Can you share more information about your execution environment ? OS and specific python version ?

Thanks.

gwenzek commented 4 years ago

I think the error is that you can't have a Multiprocessing process that starts its own pool of process. In your case that mean you should use "mine_num_processes": 1 if you want several process handling several shards in parallel, or "execution": "debug"if you want several process working on the same shard.

Can you try those ?

zl827154659 commented 3 years ago

Just type the command export PYTHONOPTIMIZE=1 and run it in the terminal.

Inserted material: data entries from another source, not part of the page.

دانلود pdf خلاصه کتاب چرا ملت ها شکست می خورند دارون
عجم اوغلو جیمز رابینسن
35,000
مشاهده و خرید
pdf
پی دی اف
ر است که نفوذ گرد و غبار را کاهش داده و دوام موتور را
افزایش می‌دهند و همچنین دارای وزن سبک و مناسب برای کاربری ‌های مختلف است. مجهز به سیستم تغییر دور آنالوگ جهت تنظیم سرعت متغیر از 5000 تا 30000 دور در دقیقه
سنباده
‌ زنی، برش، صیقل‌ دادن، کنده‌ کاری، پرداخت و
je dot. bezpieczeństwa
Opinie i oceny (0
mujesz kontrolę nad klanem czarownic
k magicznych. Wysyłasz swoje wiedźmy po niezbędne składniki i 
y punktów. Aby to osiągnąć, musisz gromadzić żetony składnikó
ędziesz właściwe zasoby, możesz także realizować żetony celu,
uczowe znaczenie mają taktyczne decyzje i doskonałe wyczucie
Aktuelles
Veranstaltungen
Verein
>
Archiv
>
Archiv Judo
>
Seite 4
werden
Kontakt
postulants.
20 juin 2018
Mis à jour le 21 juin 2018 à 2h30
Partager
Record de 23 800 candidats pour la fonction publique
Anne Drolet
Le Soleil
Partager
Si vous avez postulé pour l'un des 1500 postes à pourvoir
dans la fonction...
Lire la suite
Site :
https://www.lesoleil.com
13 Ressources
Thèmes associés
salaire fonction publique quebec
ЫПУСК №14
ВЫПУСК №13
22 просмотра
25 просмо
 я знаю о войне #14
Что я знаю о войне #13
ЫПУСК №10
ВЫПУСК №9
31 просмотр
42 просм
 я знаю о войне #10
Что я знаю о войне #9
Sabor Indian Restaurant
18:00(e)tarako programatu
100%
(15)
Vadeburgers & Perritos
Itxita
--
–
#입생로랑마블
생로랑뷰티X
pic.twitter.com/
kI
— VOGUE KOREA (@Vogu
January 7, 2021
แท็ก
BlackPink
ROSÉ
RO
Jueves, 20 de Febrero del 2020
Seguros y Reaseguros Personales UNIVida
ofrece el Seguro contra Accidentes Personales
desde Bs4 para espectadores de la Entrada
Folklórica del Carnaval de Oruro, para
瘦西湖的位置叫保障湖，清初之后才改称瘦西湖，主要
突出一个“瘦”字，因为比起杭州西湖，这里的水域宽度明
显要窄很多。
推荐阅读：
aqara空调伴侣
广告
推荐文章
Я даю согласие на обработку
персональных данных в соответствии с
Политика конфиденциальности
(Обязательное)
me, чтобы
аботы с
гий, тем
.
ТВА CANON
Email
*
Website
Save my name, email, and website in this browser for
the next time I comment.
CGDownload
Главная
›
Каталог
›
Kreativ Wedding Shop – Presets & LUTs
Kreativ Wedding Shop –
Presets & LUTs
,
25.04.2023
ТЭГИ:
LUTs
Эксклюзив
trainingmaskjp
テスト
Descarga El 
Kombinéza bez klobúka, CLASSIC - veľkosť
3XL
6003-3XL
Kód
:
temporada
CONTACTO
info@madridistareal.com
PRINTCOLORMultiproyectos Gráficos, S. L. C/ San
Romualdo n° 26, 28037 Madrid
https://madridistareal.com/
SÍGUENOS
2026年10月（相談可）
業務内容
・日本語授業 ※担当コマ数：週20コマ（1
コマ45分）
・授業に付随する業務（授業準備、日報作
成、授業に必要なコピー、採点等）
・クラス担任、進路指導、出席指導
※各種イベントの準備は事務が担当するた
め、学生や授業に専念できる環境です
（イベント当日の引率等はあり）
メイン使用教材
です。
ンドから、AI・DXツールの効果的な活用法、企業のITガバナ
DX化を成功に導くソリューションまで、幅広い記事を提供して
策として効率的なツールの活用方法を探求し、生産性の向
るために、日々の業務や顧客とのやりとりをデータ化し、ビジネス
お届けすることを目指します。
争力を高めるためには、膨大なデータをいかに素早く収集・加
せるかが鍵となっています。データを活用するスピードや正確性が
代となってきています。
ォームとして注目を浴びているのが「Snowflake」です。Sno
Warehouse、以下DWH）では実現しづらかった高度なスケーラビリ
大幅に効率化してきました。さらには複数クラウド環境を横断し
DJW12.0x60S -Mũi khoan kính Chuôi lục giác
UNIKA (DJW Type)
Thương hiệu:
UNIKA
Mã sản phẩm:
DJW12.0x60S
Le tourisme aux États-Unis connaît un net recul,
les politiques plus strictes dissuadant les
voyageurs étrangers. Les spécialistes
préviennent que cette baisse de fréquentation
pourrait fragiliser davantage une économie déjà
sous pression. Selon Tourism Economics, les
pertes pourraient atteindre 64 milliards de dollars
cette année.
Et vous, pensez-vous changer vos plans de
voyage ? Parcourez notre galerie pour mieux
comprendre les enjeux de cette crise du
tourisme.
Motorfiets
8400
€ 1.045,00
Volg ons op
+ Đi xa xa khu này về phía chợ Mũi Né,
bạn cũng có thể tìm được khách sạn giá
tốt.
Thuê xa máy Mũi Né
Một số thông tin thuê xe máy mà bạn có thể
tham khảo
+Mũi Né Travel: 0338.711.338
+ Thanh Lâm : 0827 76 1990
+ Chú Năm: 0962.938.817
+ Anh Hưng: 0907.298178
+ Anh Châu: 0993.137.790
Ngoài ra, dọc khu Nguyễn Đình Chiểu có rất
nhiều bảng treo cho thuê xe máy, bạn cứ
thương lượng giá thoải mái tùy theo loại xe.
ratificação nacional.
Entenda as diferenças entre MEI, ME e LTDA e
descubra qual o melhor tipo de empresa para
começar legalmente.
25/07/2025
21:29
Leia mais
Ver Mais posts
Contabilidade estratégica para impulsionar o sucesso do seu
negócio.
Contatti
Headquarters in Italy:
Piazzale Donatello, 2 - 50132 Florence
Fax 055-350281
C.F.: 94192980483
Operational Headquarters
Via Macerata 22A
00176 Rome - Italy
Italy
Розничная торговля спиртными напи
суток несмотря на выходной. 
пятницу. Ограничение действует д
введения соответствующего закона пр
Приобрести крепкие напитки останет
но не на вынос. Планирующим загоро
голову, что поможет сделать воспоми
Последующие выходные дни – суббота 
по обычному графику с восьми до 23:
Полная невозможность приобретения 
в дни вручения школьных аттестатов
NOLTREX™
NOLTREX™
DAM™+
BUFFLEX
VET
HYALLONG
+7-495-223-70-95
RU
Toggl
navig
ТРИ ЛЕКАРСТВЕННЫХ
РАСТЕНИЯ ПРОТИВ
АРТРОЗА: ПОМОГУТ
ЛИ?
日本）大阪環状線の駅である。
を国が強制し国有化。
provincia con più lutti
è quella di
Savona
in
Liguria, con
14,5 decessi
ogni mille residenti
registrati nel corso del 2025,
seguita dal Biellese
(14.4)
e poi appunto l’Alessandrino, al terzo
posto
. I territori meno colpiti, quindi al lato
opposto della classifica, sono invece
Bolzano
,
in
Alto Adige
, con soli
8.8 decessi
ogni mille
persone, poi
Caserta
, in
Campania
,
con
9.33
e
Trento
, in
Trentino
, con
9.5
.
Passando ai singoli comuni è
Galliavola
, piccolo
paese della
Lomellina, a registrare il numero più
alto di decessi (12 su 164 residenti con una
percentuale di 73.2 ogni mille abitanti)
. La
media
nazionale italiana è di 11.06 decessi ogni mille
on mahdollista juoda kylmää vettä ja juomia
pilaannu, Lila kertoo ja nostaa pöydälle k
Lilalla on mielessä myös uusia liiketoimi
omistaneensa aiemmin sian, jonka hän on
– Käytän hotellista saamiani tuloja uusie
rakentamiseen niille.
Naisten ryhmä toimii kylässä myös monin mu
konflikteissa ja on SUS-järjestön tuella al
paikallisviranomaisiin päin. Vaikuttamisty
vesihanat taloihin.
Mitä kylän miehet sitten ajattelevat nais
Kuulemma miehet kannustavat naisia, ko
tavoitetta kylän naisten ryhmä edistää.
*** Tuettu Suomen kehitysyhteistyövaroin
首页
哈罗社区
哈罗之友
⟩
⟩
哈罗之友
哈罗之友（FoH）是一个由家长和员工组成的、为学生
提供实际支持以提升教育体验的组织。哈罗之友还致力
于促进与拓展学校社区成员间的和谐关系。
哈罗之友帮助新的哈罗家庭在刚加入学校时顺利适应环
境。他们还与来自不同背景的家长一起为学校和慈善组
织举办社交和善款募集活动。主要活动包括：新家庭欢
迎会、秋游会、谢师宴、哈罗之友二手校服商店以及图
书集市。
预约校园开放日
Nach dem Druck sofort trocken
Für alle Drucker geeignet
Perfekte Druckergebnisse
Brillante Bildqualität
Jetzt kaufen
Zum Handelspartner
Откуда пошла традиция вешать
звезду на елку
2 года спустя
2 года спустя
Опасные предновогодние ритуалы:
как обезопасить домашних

Then run your python -m cc_net mine --config /home/alferre/data/cc_net/config/config_alex.json

WDZEthan commented 3 years ago

Hi, I got similar error when using execution mp as follows:

Traceback (most recent call last):
  File "/usr/lib/python3.7/multiprocessing/pool.py", line 121, in worker
    result = (True, func(*args, **kwds))
  File "/ssd2/dongzhe/cc_net/cc_net/execution.py", line 145, in global_fn
    return f(*args[1:])
  File "/ssd2/dongzhe/cc_net/cc_net/mine.py", line 218, in _hashes_shard
    file=conf.get_cc_shard(shard),
  File "/ssd2/dongzhe/cc_net/cc_net/jsonql.py", line 449, in run_pipes
    for res in results:
  File "/ssd2/dongzhe/cc_net/cc_net/jsonql.py", line 296, in map
    for x in source:
  File "/ssd2/dongzhe/cc_net/cc_net/process_wet_file.py", line 199, in __iter__
    for doc in parse_warc_file(iter(f), self.min_len):
  File "/ssd2/dongzhe/cc_net/cc_net/process_wet_file.py", line 117, in parse_warc_file
    for doc in group_by_docs(lines):
  File "/ssd2/dongzhe/cc_net/cc_net/process_wet_file.py", line 89, in group_by_docs
    for warc in warc_lines:
  File "/usr/lib/python3.7/gzip.py", line 300, in read1
    return self._buffer.read1(size)
  File "/usr/lib/python3.7/_compression.py", line 68, in readinto
    data = self.read(len(byte_view))
  File "/usr/lib/python3.7/gzip.py", line 493, in read
    raise EOFError("Compressed file ended before the "
EOFError: Compressed file ended before the end-of-stream marker was reached
"""

The above exception was the direct cause of the following exception:

Traceback (most recent call last):
  File "/usr/lib/python3.7/runpy.py", line 193, in _run_module_as_main
    "__main__", mod_spec)
  File "/usr/lib/python3.7/runpy.py", line 85, in _run_code
    exec(code, run_globals)
  File "/ssd2/dongzhe/cc_net/cc_net/__main__.py", line 24, in <module>
    main()
  File "/ssd2/dongzhe/cc_net/cc_net/__main__.py", line 20, in main
    func_argparse.parse_and_call(parser)
  File "/home/dongzhe/dz_venv_3.7/lib/python3.7/site-packages/func_argparse/__init__.py", line 72, in parse_and_call
    return command(**parsed_args)
  File "/ssd2/dongzhe/cc_net/cc_net/mine.py", line 509, in main
    regroup(conf)
  File "/ssd2/dongzhe/cc_net/cc_net/mine.py", line 364, in regroup
    mine(conf)
  File "/ssd2/dongzhe/cc_net/cc_net/mine.py", line 257, in mine
    hashes_groups = list(jsonql.grouper(hashes(conf), conf.hash_in_mem))
  File "/ssd2/dongzhe/cc_net/cc_net/mine.py", line 206, in hashes
    ex(_hashes_shard, repeat(conf), *_transpose(missing_outputs))
  File "/ssd2/dongzhe/cc_net/cc_net/execution.py", line 174, in __call__
    global_fn, zip(itertools.repeat(f_name), *args)
  File "/usr/lib/python3.7/multiprocessing/pool.py", line 748, in next
    raise value
EOFError: Compressed file ended before the end-of-stream marker was reached

when I ran the command:

python -m cc_net mine --config config/marathon.json

where the marathon.json looks like:

{
    "dump": "2019-09",
    "num_shards": 1600,
    "lang_whitelist": ["en", "ja", "zh"],
    "lm_languages": ["en", "ja", "zh"],
    "mine_num_processes": 1,
    "execution": "mp",
    "num_segments_per_shard": -1,
    "task_parallelism": 96,
    "target_size": "4G"
}

btw, export PYTHONOPTIMIZE=1 was ran in command beforehead.